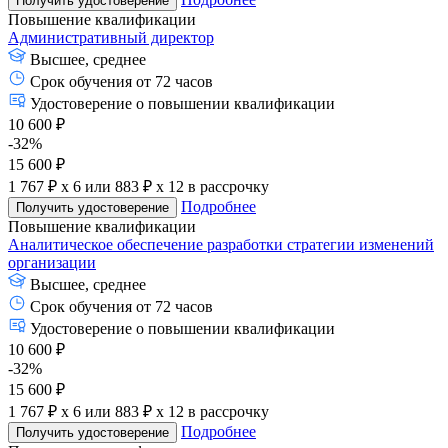
Получить удостоверение
Повышение квалификации
Административный директор
Высшее, среднее
Срок обучения от 72 часов
Удостоверение о повышении квалификации
10 600 ₽
-32%
15 600 ₽
1 767 ₽ x 6
или
883 ₽ x 12
в рассрочку
Подробнее
Получить удостоверение
Повышение квалификации
Аналитическое обеспечение разработки стратегии изменений
организации
Высшее, среднее
Срок обучения от 72 часов
Удостоверение о повышении квалификации
10 600 ₽
-32%
15 600 ₽
1 767 ₽ x 6
или
883 ₽ x 12
в рассрочку
Подробнее
Получить удостоверение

**WHAT IS BEING ASKED:** Give back the entries verbatim. Do not include any picture.

**YOUR SOLUTION:**
Получить удостоверение
Повышение квалификации
Административный директор
Высшее, среднее
Срок обучения от 72 часов
Удостоверение о повышении квалификации
10 600 ₽
-32%
15 600 ₽
1 767 ₽ x 6
или
883 ₽ x 12
в рассрочку
Подробнее
Получить удостоверение
Повышение квалификации
Аналитическое обеспечение разработки стратегии изменений
организации
Высшее, среднее
Срок обучения от 72 часов
Удостоверение о повышении квалификации
10 600 ₽
-32%
15 600 ₽
1 767 ₽ x 6
или
883 ₽ x 12
в рассрочку
Подробнее
Получить удостоверение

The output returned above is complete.